The tavern was carved directly into the foundation of the inner wall. Massive stone pillars, slick with moisture and salt waste runoff, held up a ceiling that vibrated every time a carriage passed on the streets above.

In the dim, orange flicker of a few low-grade Spark lamps, Kai saw them: the Hollowed men and women with mottled skin, missing limbs, and the telltale blue tint in their eyes. They were the veterans the church had used up and thrown into the Sump.

"Table in the back," Kai muttered to Elara and Miri. He kept his head down, but his height and the massive silhouette of The Scourge drew eyes like a magnet.

These weren't glassy-eyed citizens from the upper levels; these were predators. They recognized the notch pattern on his blade. They recognized his left arm, which still had red burning in his veins.
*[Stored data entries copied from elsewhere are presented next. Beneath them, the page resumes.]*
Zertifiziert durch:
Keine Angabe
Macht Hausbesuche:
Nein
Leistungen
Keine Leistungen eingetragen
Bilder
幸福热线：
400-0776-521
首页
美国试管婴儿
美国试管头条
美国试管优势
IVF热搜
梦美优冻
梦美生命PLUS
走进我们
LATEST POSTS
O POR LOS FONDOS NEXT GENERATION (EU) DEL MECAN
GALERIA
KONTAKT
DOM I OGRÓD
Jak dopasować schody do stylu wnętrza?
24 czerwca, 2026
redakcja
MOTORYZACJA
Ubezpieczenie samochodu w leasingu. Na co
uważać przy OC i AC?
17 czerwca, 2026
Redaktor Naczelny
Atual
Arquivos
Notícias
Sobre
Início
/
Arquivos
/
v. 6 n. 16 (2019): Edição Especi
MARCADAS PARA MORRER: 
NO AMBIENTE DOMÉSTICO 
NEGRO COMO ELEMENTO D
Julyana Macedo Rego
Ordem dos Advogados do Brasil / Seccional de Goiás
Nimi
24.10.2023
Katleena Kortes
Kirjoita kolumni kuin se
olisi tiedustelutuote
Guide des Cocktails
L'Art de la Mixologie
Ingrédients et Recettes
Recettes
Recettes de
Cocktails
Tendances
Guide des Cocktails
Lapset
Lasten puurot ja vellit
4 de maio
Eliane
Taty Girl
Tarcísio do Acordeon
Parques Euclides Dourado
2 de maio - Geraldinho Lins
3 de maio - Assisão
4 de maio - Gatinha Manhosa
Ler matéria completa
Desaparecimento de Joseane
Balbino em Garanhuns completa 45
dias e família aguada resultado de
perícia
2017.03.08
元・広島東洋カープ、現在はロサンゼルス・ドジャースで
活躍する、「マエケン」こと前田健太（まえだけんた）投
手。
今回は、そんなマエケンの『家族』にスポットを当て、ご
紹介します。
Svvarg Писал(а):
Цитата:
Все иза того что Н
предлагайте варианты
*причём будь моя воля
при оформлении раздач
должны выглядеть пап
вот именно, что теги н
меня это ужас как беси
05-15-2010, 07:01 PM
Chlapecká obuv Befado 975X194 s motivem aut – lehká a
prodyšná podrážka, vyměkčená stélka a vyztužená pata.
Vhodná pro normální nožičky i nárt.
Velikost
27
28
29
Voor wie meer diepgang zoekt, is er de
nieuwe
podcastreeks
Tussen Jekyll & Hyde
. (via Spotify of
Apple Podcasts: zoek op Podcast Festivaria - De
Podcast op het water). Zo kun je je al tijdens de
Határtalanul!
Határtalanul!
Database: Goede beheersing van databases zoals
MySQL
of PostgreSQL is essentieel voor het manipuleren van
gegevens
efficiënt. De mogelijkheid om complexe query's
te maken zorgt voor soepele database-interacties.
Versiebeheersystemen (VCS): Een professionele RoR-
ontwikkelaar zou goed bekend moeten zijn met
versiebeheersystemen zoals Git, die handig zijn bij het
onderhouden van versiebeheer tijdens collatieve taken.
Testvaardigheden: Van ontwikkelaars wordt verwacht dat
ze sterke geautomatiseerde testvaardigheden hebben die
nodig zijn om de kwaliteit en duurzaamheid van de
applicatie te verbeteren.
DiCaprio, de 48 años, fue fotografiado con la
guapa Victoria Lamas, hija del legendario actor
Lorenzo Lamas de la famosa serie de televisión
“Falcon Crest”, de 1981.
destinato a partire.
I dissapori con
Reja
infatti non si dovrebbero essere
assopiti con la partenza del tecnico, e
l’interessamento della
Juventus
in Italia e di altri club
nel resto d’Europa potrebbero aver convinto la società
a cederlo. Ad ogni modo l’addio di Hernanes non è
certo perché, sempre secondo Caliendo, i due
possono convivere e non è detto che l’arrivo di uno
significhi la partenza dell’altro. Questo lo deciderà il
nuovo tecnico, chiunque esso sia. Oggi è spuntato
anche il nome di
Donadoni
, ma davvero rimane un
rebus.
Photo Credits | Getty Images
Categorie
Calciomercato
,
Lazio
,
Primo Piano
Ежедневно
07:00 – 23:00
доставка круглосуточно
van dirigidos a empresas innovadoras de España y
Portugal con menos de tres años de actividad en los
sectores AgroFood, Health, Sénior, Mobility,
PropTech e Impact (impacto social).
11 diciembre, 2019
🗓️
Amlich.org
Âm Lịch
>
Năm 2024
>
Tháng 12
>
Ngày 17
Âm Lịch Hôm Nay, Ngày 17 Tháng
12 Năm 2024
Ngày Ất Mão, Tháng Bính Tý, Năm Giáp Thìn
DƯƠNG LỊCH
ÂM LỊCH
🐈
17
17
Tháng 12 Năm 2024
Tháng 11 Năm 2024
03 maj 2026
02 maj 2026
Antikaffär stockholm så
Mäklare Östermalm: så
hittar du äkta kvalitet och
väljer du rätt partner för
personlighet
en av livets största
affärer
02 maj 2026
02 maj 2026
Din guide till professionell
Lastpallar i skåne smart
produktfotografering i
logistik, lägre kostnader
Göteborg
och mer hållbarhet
A man with a prosthetic arm made of rusted iron and Halo stone stood behind the bar. He was cleaning a glass with a rag that looked older than Kai.

He didn't look up until Kai dropped a single coin on the counter.

"I need a dampener," Kai said, his voice a low whisper. "And the girl needs a proper meal, not something that came out of a traveler's bag."

The barman, a veteran named Kaelen, finally looked up. He stared at the white steel order shackle on Kai's wrist. A short, raspy laugh escaped his throat.

"Vane's jewelry? You must have pissed off the Third Order pretty badly to get a tracking tether on your first day in the cage, Hearth Guard."